== Transcribed page contents ==
* * * *

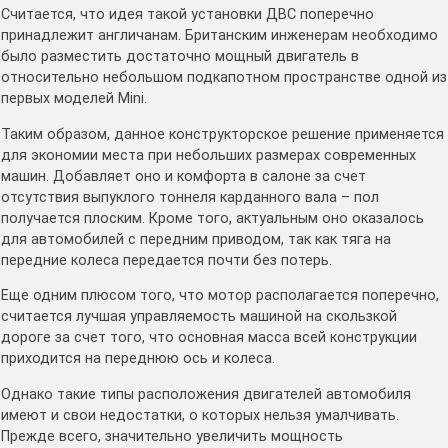
Считается, что идея такой установки ДВС поперечно
принадлежит англичанам. Британским инженерам необходимо
было разместить достаточно мощный двигатель в
относительно небольшом подкапотном пространстве одной из
первых моделей Mini.
Таким образом, данное конструкторское решение применяется
для экономии места при небольших размерах современных
машин. Добавляет оно и комфорта в салоне за счет
отсутствия выпуклого тоннеля карданного вала – пол
получается плоским. Кроме того, актуальным оно оказалось
для автомобилей с передним приводом, так как тяга на
передние колеса передается почти без потерь.
Еще одним плюсом того, что мотор располагается поперечно,
считается лучшая управляемость машиной на скользкой
дороге за счет того, что основная масса всей конструкции
приходится на переднюю ось и колеса.
Однако такие типы расположения двигателей автомобиля
имеют и свои недостатки, о которых нельзя умалчивать.
Прежде всего, значительно увеличить мощность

* * * *

== What is needed ==
Please copy only the lines from the one with "Еще одним плюсом" through the final line of the records above, both ends included.

== Reply ==
Еще одним плюсом того, что мотор располагается поперечно,
считается лучшая управляемость машиной на скользкой
дороге за счет того, что основная масса всей конструкции
приходится на переднюю ось и колеса.
Однако такие типы расположения двигателей автомобиля
имеют и свои недостатки, о которых нельзя умалчивать.
Прежде всего, значительно увеличить мощность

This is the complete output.